When actually starting to think about this blog post I found myself thinking of all these things that are important about communication. And the more I thought about it and wrote things down, it just kept getting more and more. A never-ending subject. Lets try from the beginning, and drive it towards testing in projects.
In wikipedia there is a definition of what communication is: Communication is a process of transferring information from one source to another. Here we have information and transfer as the keywords. The transfer is often depending on the type of information that has to be transferred.
There are as many ways to communicate information as there is information to communicate. The ordering of words in texts, expressions in the face when talking etc. How to communicate information in the most effective way is a balance where almost everyone misses some steps every once in a while. It is about being accurate but at the same time concise. Sometimes there is need for mass communication and sometimes it just has to be precise and accurate. You might say adapted to the setting of who is the receiver and what the purpose is. At university I had a course in technology aided communication, which was held by the philosophical department (yes, really). There we discussed the quality of information and how different media like speech, sms and email require different things from the users and how they provide different pros and cons for the kind of information transferred.
When working in projects, I want to say that there is a need for constant flow of information for the collaboration within team members can be the most effective. Everyone knowing about the prerequisites and changes in the project makes a smoother workflow. But who takes care of everyone knowing everything? And is it really possible to get anything done if everyone should take part of all information?
All information in a project has different kind of media. We have written documentation such as documents and wikis, marketing material like posters and commercials, current status information like time lines and taskboards, communication tools like email, messengers and blogs, customer communication like minutes of meeting and oral discussions….etc. (You get the point)
But what is the most important? Today I thought about it again, and I think that I actually found a somewhat good answer to it.
How would communication or information look if we did not execute or perform it at all? Well, in our heads the information consists of thoughts and pictures. If information is written down, it stays in the place where it is written, should it be a piece of paper, whiteboard, in a text document or in your email drafts. The information does not become communication before you actually communicate it; ask the question or tell about the idea in your head, put the postcard in the mailbox, show someone the paper note or whiteboard, actually pressing the send button in the email client or even publish the text to the blog (and tell someone about the link to it). I would argue that even if it will become alot of information, the most important thing is to communicate it in some way. If it is important it will end up in a safe place for the project. But even so, I would say that the first thing would be to discuss it with someone.
As a tester in a project this is were the value of the overview information comes in hand. By having a finger in every pot of the soup, you can sometimes lift a finger of information and gently flavour another pot with it. By knowing customer viewpoints, you can drive developers in the right direction and by knowing development contraints or issues there is a possibility to guide the customer in the right direction regarding backlog etc.
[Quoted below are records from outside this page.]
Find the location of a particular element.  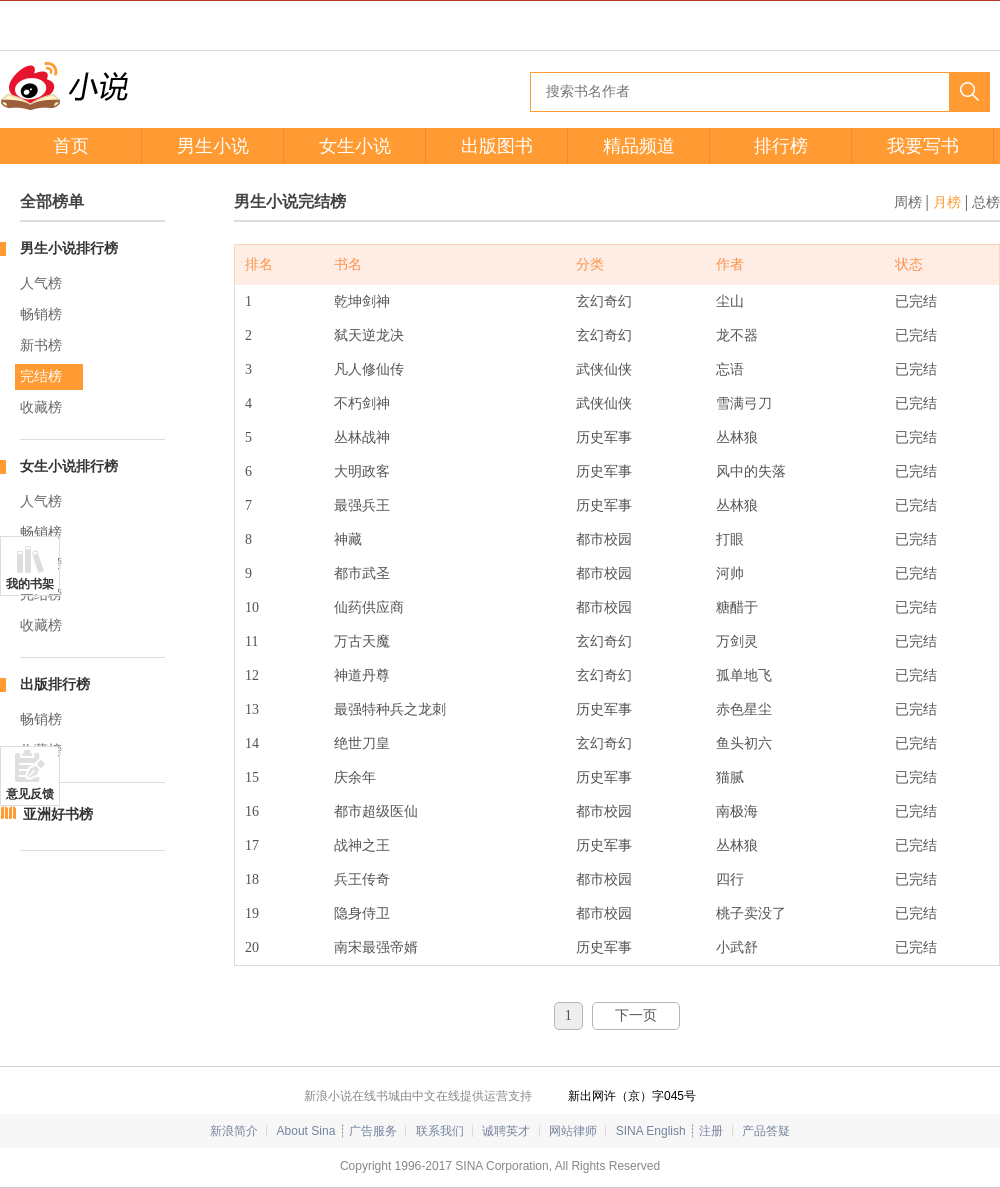

都市超级医仙 is located at coordinates (376, 811). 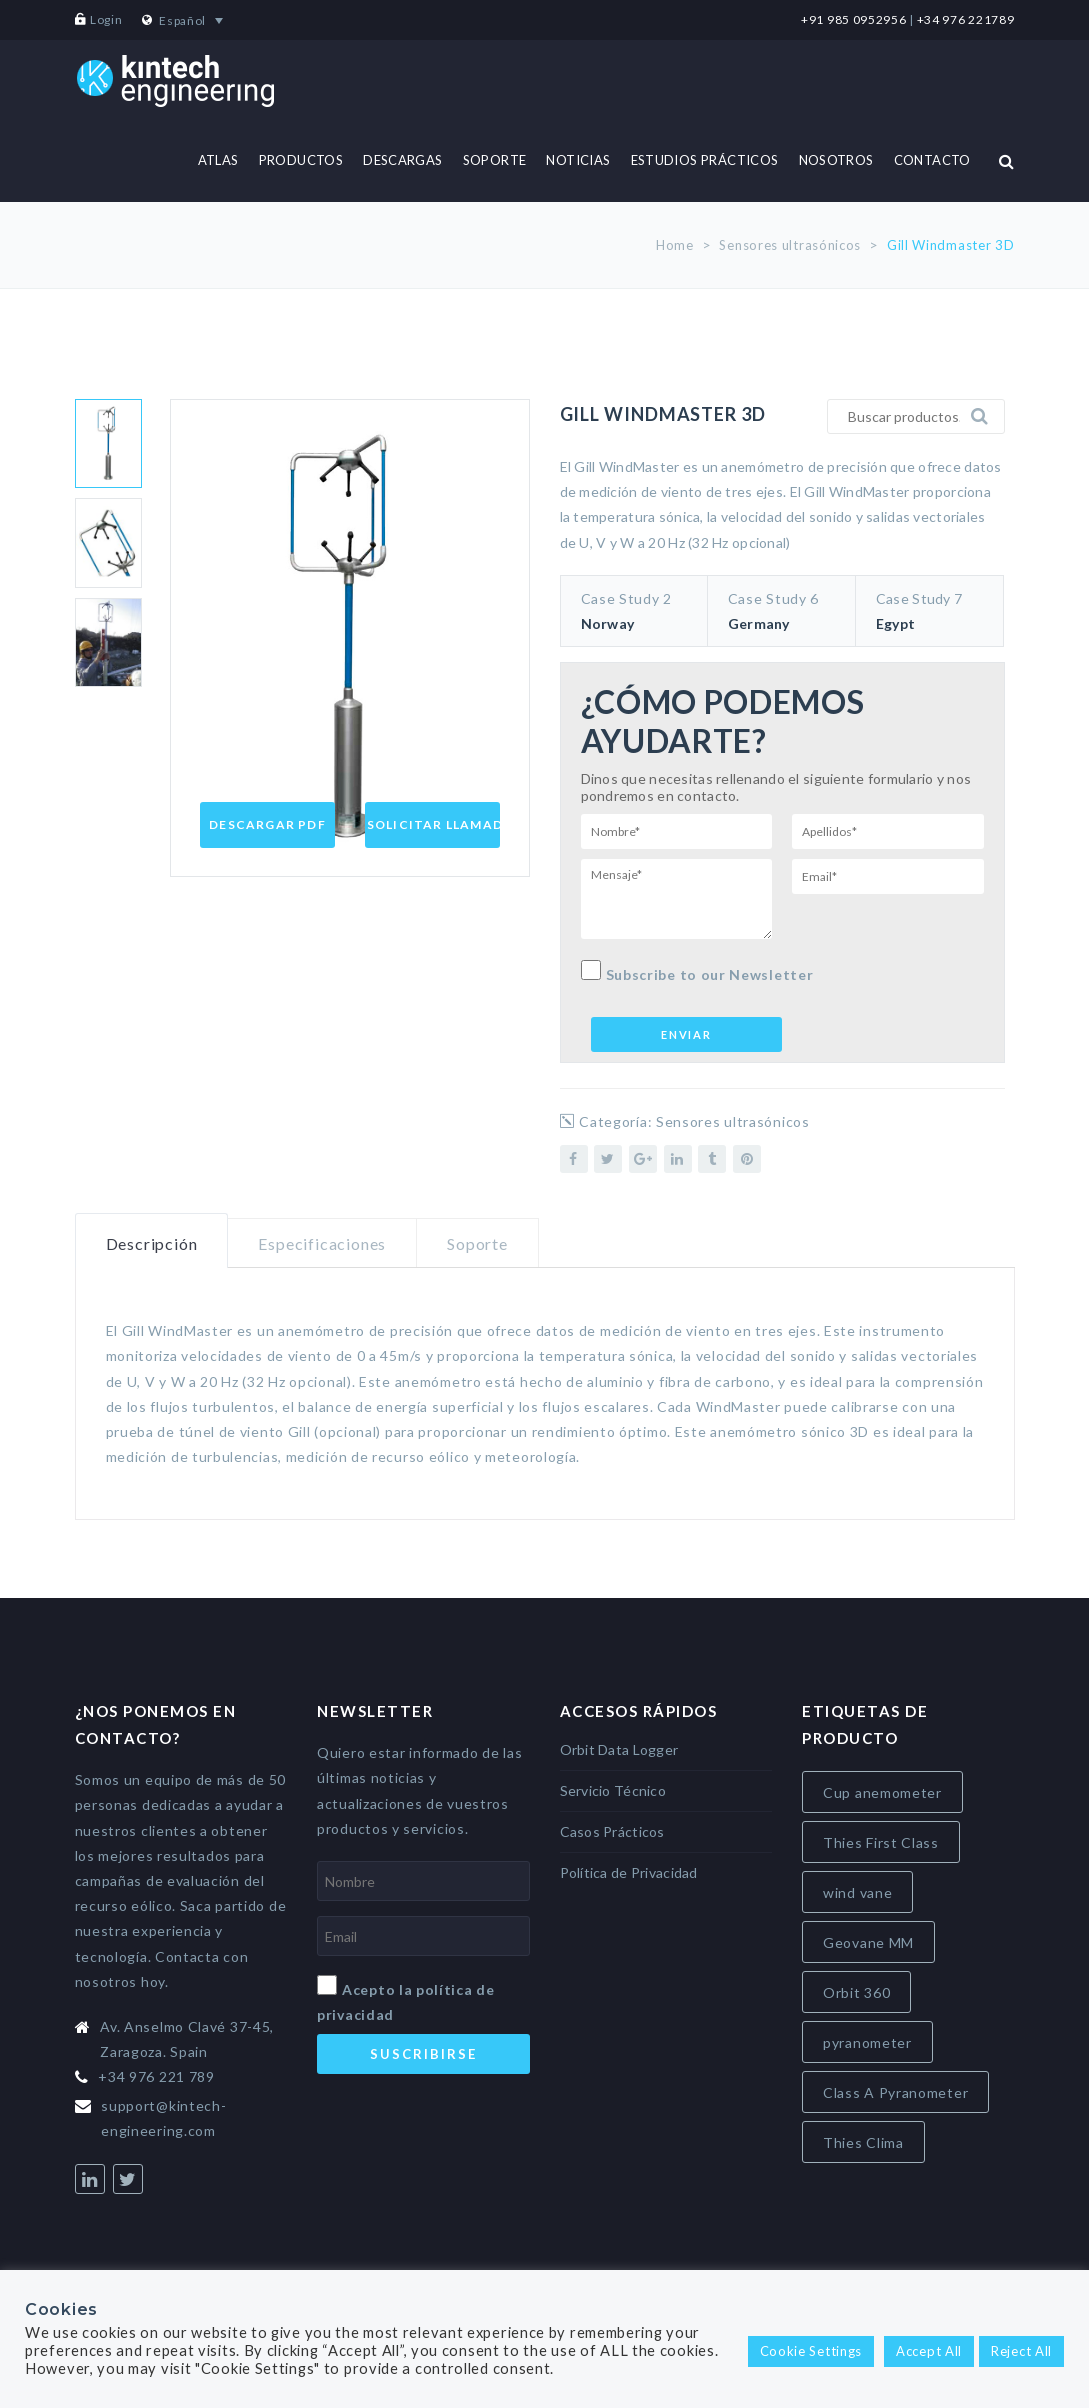 I want to click on Cookie Settings [button], so click(x=811, y=2351).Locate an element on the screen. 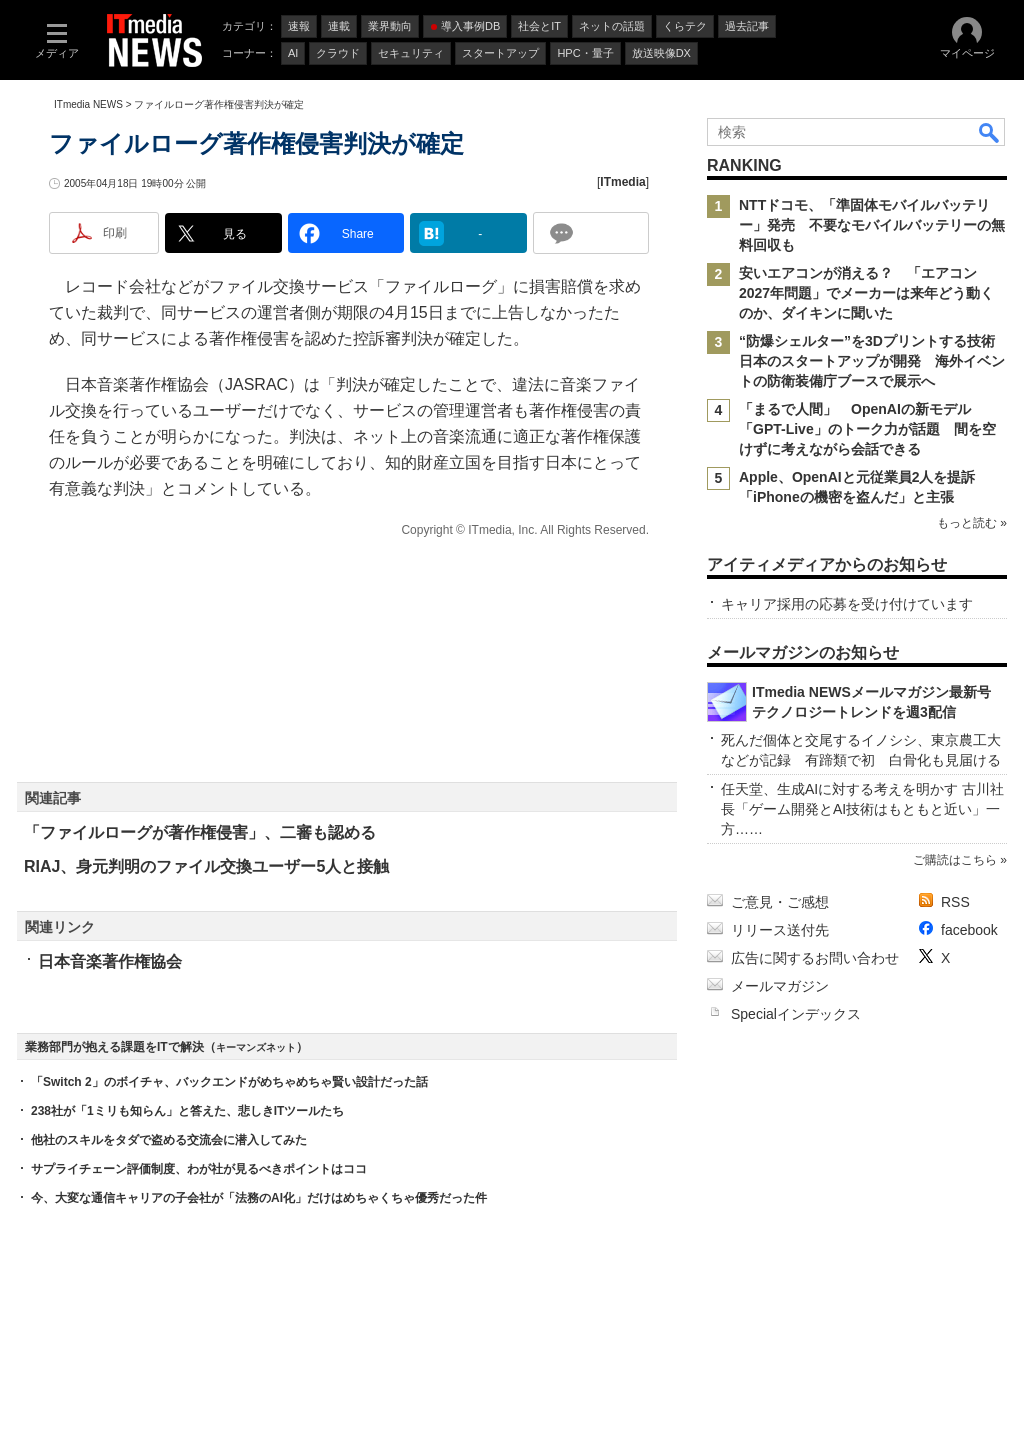  リリース送付先 is located at coordinates (780, 930).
I am not saying I want to overhear every conversation (well, almost), but with everything regarding something that comes close to design decisions or agreed upon features. With a setup like this there is a great possibility for the project to let testing drive the project with quality in mind throughout the cycle. But is this the job of a tester? I know that some would argue this to be the role of the project manager/scrum master (not to be said that I think they are the same). I would like to point out that I think the a tester would do perfectly as a scrum master in a scrum team. But that is a whole different blog post. The point would be that with this overview, comes a responsibility to press send on information from one pot to the other when needed, and that can be challenging. But it is also a lot of fun, in my point of view.